Let’s start at the beginning. When you first download Beats you’ll be greeted by the familiar “Enter Your Password Here” page. And then…you find something different. You’re asked to select your favorite music genres, then artists. I chose rock, punk, and folk for the former, then Bob Dylan, The White Stripes, and The Rolling Stones for the latter. Before long, a “Just For You” page popped up, suggesting a playlist titled “Coffee Shop Folk” and an album by the Black Keys. Wow, I thought.
What sets this app apart most are the playlists, which are carefully selected groups of 10-15 songs. There’s thousands of them, so, naturally, the quality ranges. The “Best of 60’s Rock” mix manages to be both by-the-book and weirdly obscure, a disappointing combination. The “Influences” playlists, meanwhile, dissect specific musicians’ idols with phenomenal results; “R.E.M.: Influences” serves up The Velvet Underground, David Bowie, The Beach Boys, Patti Smith, and Talking Heads.
Another swipe will bring you to the much touted “Sentence” feature, which asks where you are, what you feel like doing, who you’re with, and your preferred music genre. “I’m At The Mall and Feel Like Sleeping In With Rock Stars To Punk” brings up The Jam and Bad Religion, while “I’m In The Desert and Feel Like Dancing with My Co-Workers to Jazz Vocals” plays Etta James and Ella Fitzgerald. Creative as it may be, this feature seems useless when you can select from 20 million songs on demand.
One more swipe and you’ll find “Highlights”, a curated selection of playlists and albums updated daily. After that, you’re brought to “Find It”, which let’s you scroll through genres and activity-centered playlists. Within “Find It”, there’s a “Curators” section where Pitchfork, Rolling Stone, Ellen DeGenres, and more share playlists.
Beats’ design, meanwhile, is pretty and sleek but too often feels confusing where it should be simple. Simply searching for a song turns into an elaborate pain; probably because you’re supposed to listen to suggested music and not find your own.

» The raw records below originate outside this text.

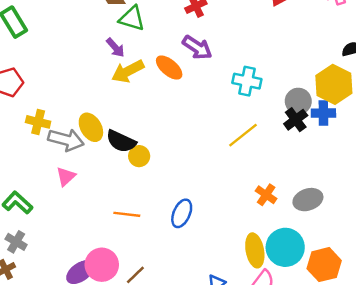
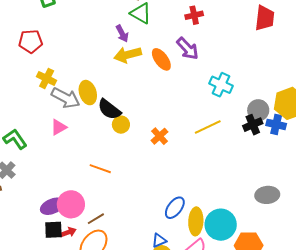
orange cross: (266, 195) -> (160, 136), moved
gray ellipse: (308, 200) -> (267, 195), moved
blue ellipse: (182, 213) -> (175, 208), moved

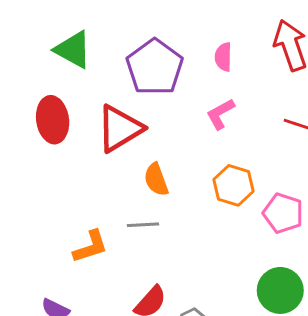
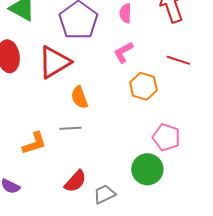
orange hexagon: (234, 185) -> (143, 86), moved
pink pentagon: (283, 213) -> (166, 137), moved
green circle: (280, 290) -> (147, 169), moved

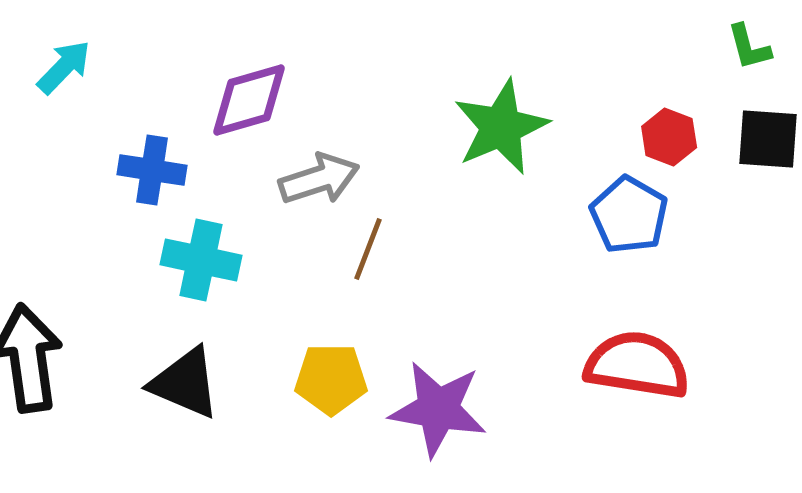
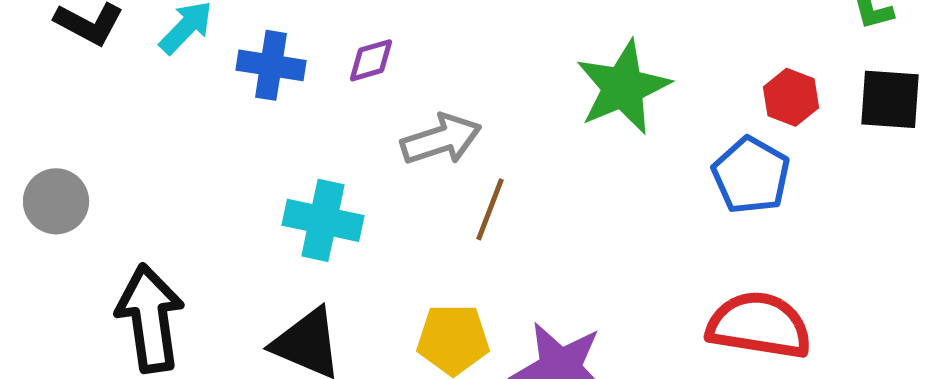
purple diamond: (249, 100) -> (371, 60), size x0.6
blue cross: (152, 170) -> (271, 65), moved

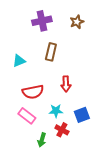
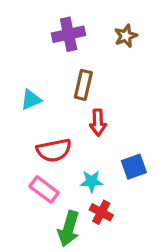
red arrow: (66, 84) -> (98, 122), moved
blue square: (82, 115) -> (134, 167), moved
green arrow: (42, 140) -> (69, 229), size x1.5

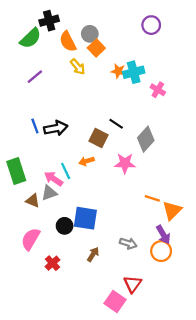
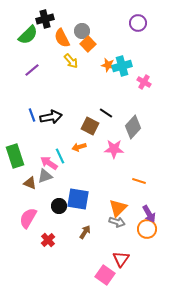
orange triangle: (172, 210) -> (118, 208), moved

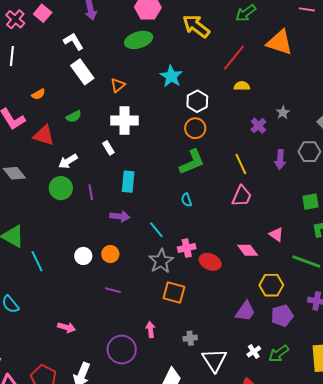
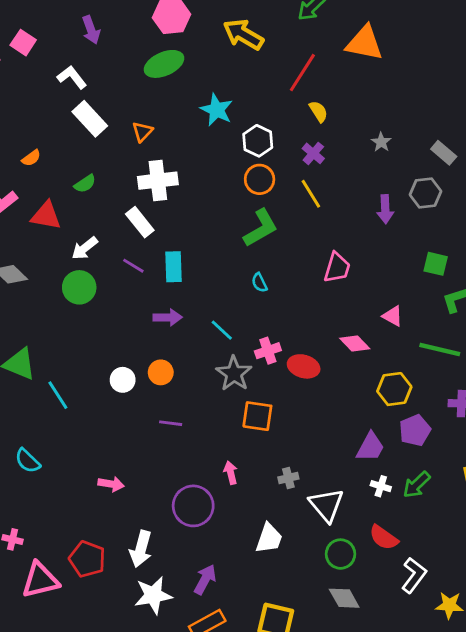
yellow semicircle: (242, 86) -> (318, 111), turned 63
purple cross: (258, 126) -> (313, 153), moved
white rectangle: (108, 148) -> (140, 222), size x1.5
yellow line: (241, 164) -> (311, 194), moved
purple line: (91, 192) -> (133, 266), moved, turned -42
green square: (311, 202) -> (436, 264), turned 30
purple trapezoid: (245, 311) -> (370, 447), moved
white cross: (254, 352) -> (381, 486), turned -32

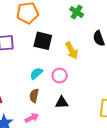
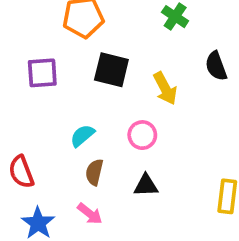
cyan semicircle: (36, 73) -> (82, 136), moved
pink arrow: (32, 118) -> (90, 214), turned 64

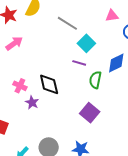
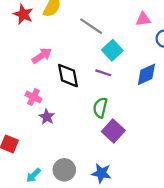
pink arrow: (14, 43) -> (42, 56), moved
green semicircle: (95, 80) -> (100, 108), moved
black diamond: (49, 84) -> (68, 76), moved

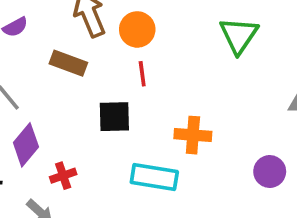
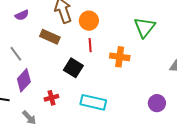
black square: (114, 117) -> (73, 68), turned 30
orange cross: (193, 135) -> (120, 57), moved
red cross: (63, 176) -> (51, 98), moved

There are other flaws. Early glitches have been (mostly) sorted out but the app is painfully slow when loading songs. Even the recommendation system starts to show its faults after a few months. (After listening to every Arcade Fire album multiple times, I was met with an “Intro to Arcade Fire” playlist. Really?).
It’s important to remember that Beats is at the beginning of it’s journey. If users are willing to let it strengthen it’s rhythm, you’ll be rewarded with the best streaming app on the market.